La sécurité alimentaire est clairement un enjeu mondial : d’ici à 2050, notre planète devra nourrir 9,7 milliards d’individus, et l’on s’attend à ce que la demande mondiale de denrées alimentaires augmente de 60 %. Dans le cadre du deuxième Objectif de développement durable (ODD) à l’horizon 2030, les Nations Unies se sont fixé pour but d’éliminer la faim, d’assurer la sécurité alimentaire et de promouvoir une agriculture durable.
Fervent défenseur des 17 ODD adoptés par les Nations Unies en septembre 2015, le Nigéria est l’un des premiers pays à sʼengager dans cette voie, et divers plans et politiques visant à atteindre ces objectifs sont désormais mis en œuvre. Selon le Fonds pour la réalisation des objectifs de développement durable (SDGF) – un mécanisme des Nations Unies permettant de financer des initiatives de développement durable –, dans ce pays dépendant fortement de l’agriculture, qui représente 70 % des emplois, la malnutrition prévaut encore dans de nombreuses régions. Aujourd’hui, pour résoudre la question de l’insécurité alimentaire chronique dans certaines contrées, le Nigéria se tourne de nouveau vers son agriculture.
L’importance de la sécurité alimentaire
Pourquoi une telle urgence ? La raison est évidente : tout le monde a besoin de ressources alimentaires. Notre organisme ne peut en effet survivre sans une nutrition adaptée. Pourtant, plusieurs études ont révélé que, sur une population mondiale forte de 7,6 milliards d’individus, une personne sur dix souffre de la faim. Or face à la hausse démographique mondiale, la situation pourrait encore s’aggraver.

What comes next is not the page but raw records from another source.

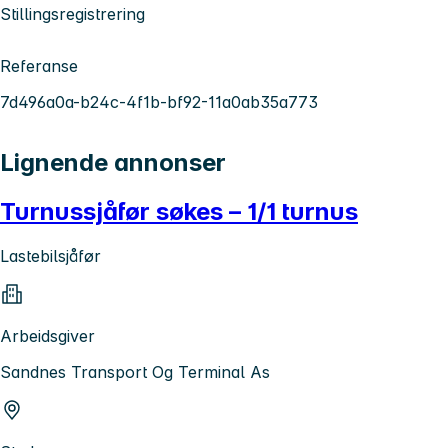
Stillingsregistrering
Referanse
7d496a0a-b24c-4f1b-bf92-11a0ab35a773
Lignende annonser
Turnussjåfør søkes – 1/1 turnus
Lastebilsjåfør
Arbeidsgiver
Sandnes Transport Og Terminal As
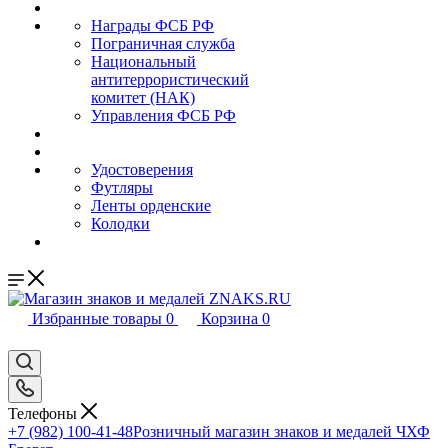
Награды ФСБ РФ
Пограничная служба
Национальный
антитеррористический
комитет (НАК)
Управления ФСБ РФ
Удостоверения
Футляры
Ленты орденские
Колодки
Избранные товары
0
Корзина
0
Телефоны
+7 (982) 100-41-48
Розничный магазин знаков и медалей ЧХФ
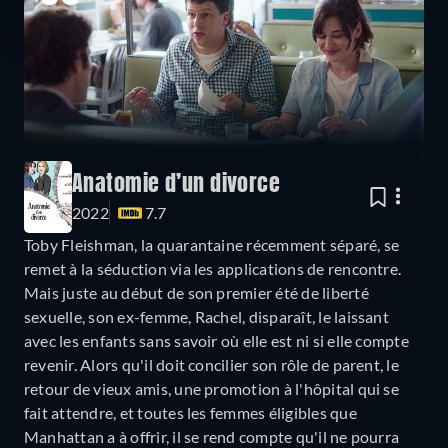
Anatomie d’un divorce
2022
7.7
Toby Fleishman, la quarantaine récemment séparé, se
remet à la séduction via les applications de rencontre.
Mais juste au début de son premier été de liberté
sexuelle, son ex-femme, Rachel, disparaît, le laissant
avec les enfants sans savoir où elle est ni si elle compte
revenir. Alors qu'il doit concilier son rôle de parent, le
retour de vieux amis, une promotion à l'hôpital qui se
fait attendre, et toutes les femmes éligibles que
Manhattan a à offrir, il se rend compte qu'il ne pourra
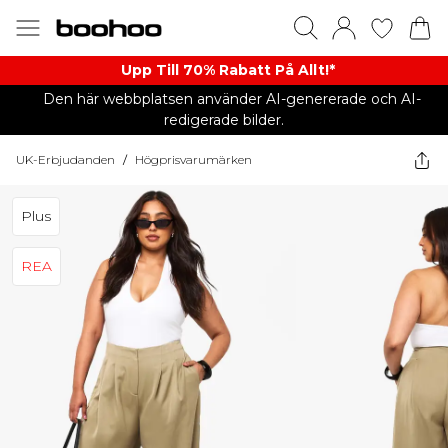
Upp Till 70% Rabatt På Allt!*
Den här webbplatsen använder AI-genererade och AI-
redigerade bilder.
UK-Erbjudanden
/
Högprisvarumärken
Plus
REA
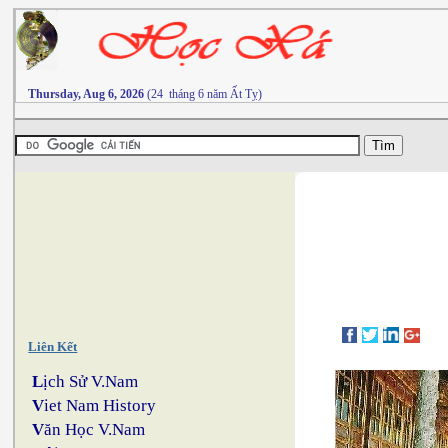
Thursday, Aug 6, 2026
(24 tháng 6 năm Ất Tỵ)
Liên Kết
L
ịch Sử V.Nam
V
iet Nam History
V
ăn Học V.Nam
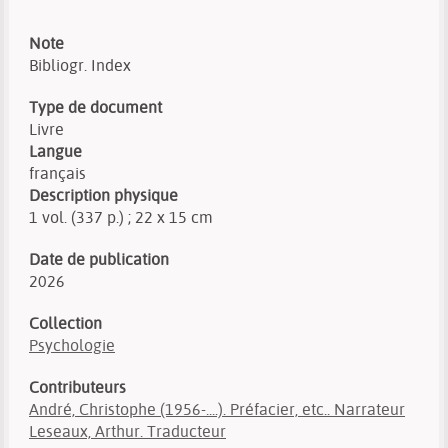
Note
Bibliogr. Index
Type de document
Livre
Langue
français
Description physique
1 vol. (337 p.) ; 22 x 15 cm
Date de publication
2026
Collection
Psychologie
Contributeurs
André, Christophe (1956-....). Préfacier, etc.. Narrateur
Leseaux, Arthur. Traducteur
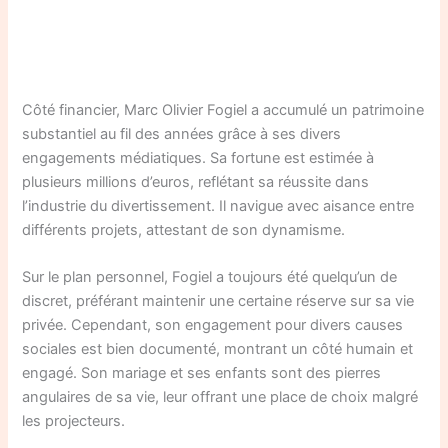
Côté financier, Marc Olivier Fogiel a accumulé un patrimoine
substantiel au fil des années grâce à ses divers
engagements médiatiques. Sa fortune est estimée à
plusieurs millions d’euros, reflétant sa réussite dans
l’industrie du divertissement. Il navigue avec aisance entre
différents projets, attestant de son dynamisme.
Sur le plan personnel, Fogiel a toujours été quelqu’un de
discret, préférant maintenir une certaine réserve sur sa vie
privée. Cependant, son engagement pour divers causes
sociales est bien documenté, montrant un côté humain et
engagé. Son mariage et ses enfants sont des pierres
angulaires de sa vie, leur offrant une place de choix malgré
les projecteurs.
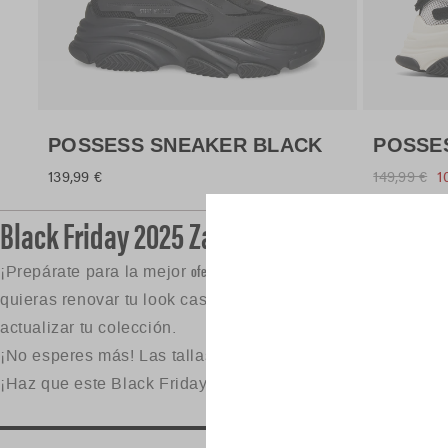
Black Friday 2025 Zapatos de Hombre | Has
oferta de calzado del año
Black Friday
¡Prepárate para la mejor
! Este
, S
quieras renovar tu look casual con zapatillas de tendencia
actualizar tu colección.
¡No esperes más! Las tallas y existencias son limitadas, y
¡Haz que este Black Friday sea el más estiloso con la ve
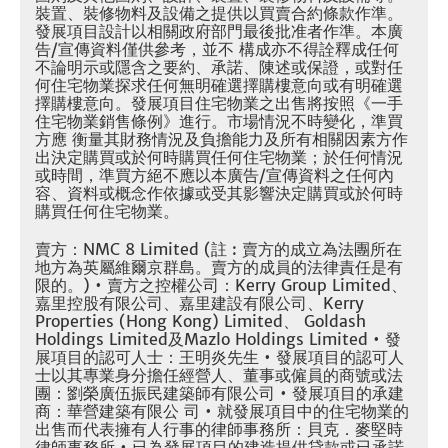
裝置、裝修物料及設備之提供以買賣合約條款作準。
發展項目設計以相關政府部門最後批准者作準。本廣
告/宣傳資料僅供參考，並不 構成亦不得詮釋成任何
不論明示或隱含之要約、承諾、陳述或保證，或對任
何住宅物業探求任何無明確選擇購樓意向或有明確選
擇購樓意向。發展項目住宅物業之出售將按照《一手
住宅物業銷售條例》進行。市場情況不時變化，準買
方應 衡量其財務情況及負擔能力及所有相關因素方作
出決定購買或於何時購買任何住宅物業；於任何情況
或時間，準買方絕不應以本廣告/宣傳資料之任何內
容、資料或概念作依據或受其影響決定購買或於何時
購買任何住宅物業。
賣方：NMC 8 Limited (註 : 賣方的成立為法團所在
地方為英屬維爾京群島。賣方的成員的法律責任是有
限的。) • 賣方之控權公司：Kerry Group Limited、
嘉里控股有限公司、嘉里建設有限公司、Kerry
Properties (Hong Kong) Limited、 Goldash
Holdings Limited及Mazlo Holdings Limited • 發
展項目的認可人士：王明炎先生 • 發展項目的認可人
士以其專業身分擔任經營人、董事或僱員的商號或法
團：劉榮廣伍振民建築師有限公司 • 發展項目的承建
商：華營建築有限公 司 • 就發展項目中的住宅物業的
出售而代表擁有人行事的律師事務所：貝克．麥堅時
律師事務所 • 已為發展項目的建造提供貸款或已承諾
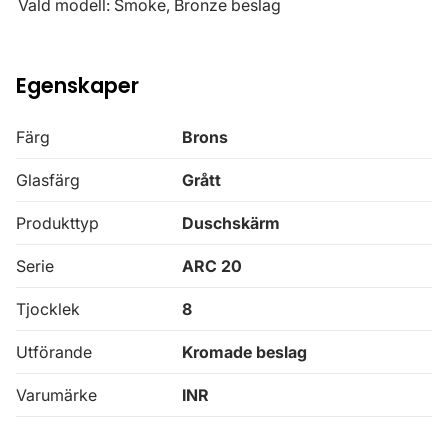
Vald modell: Smoke, Bronze beslag
Egenskaper
Färg
Brons
Glasfärg
Grått
Produkttyp
Duschskärm
Serie
ARC 20
Tjocklek
8
Utförande
Kromade beslag
Varumärke
INR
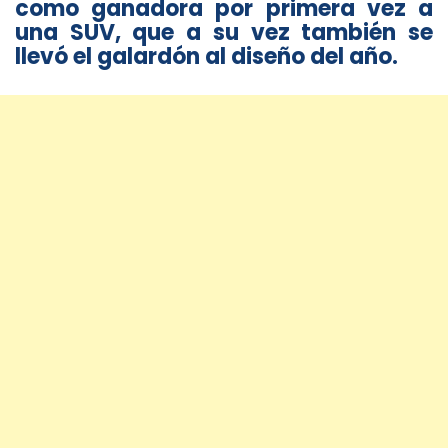
como ganadora por primera vez a
una SUV, que a su vez también se
llevó el galardón al diseño del año.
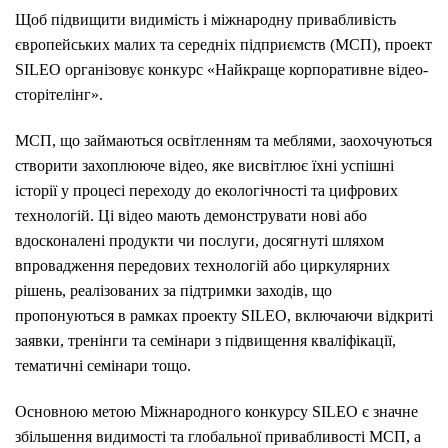
Щоб підвищити видимість і міжнародну привабливість
європейських малих та середніх підприємств (МСП), проект
SILEO організовує конкурс «Найкраще корпоративне відео-
сторітелінг».
МСП, що займаються освітленням та меблями, заохочуються
створити захоплююче відео, яке висвітлює їхні успішні
історії у процесі переходу до екологічності та цифрових
технологій. Ці відео мають демонструвати нові або
вдосконалені продукти чи послуги, досягнуті шляхом
впровадження передових технологій або циркулярних
рішень, реалізованих за підтримки заходів, що
пропонуються в рамках проекту SILEO, включаючи відкриті
заявки, тренінги та семінари з підвищення кваліфікації,
тематичні семінари тощо.
Основною метою Міжнародного конкурсу SILEO є значне
збільшення видимості та глобальної привабливості МСП, а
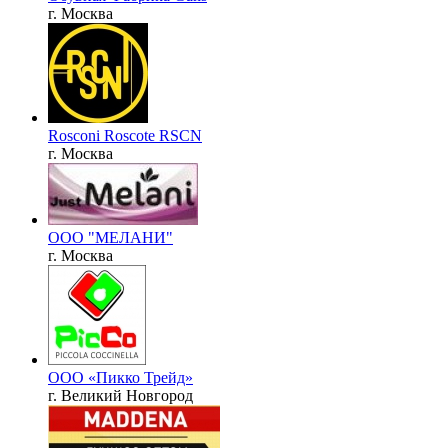
г. Москва
Rosconi Roscote RSCN
г. Москва
ООО "МЕЛАНИ"
г. Москва
ООО «Пикко Трейд»
г. Великий Новгород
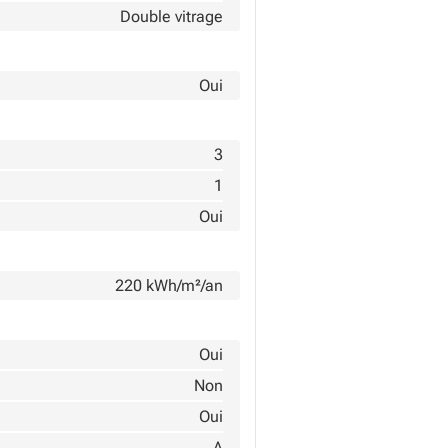
Double vitrage
Oui
3
1
Oui
220 kWh/m²/an
Oui
Non
Oui
A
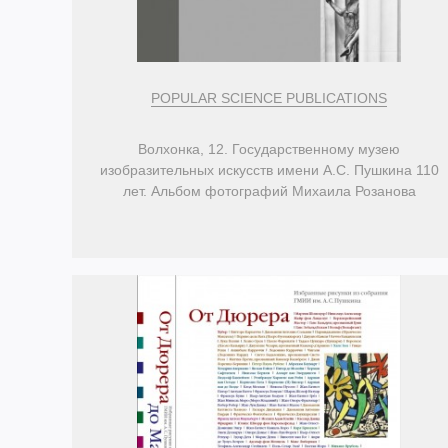
POPULAR SCIENCE PUBLICATIONS
Волхонка, 12. Государственному музею
изобразительных искусств имени А.С. Пушкина 110
лет. Альбом фотографий Михаила Розанова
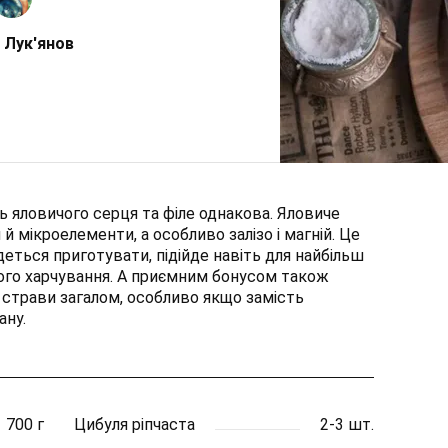
 Лук'янов
ть яловичого серця та філе однакова. Яловиче
 й мікроелементи, а особливо залізо і магній. Це
деться приготувати, підійде навіть для найбільш
ого харчування. А приємним бонусом також
і страви загалом, особливо якщо замість
ану.
700 г
Цибуля ріпчаста
2-3 шт.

La sécurité alimentaire repose sur la disponibilité des ressources alimentaires et l’accessibilité aux denrées disponibles. Avant la découverte de pétrole au Nigéria, qui a mis un terme à l’allocation de fonds au secteur agricole, la question de l’insécurité alimentaire ne se posait pas ; le pays était en mesure de nourrir sa population tout en exportant ses excédents. Aujourd’hui, malgré un potentiel agricole considérable, le Nigéria est désormais un importateur net de denrées alimentaires.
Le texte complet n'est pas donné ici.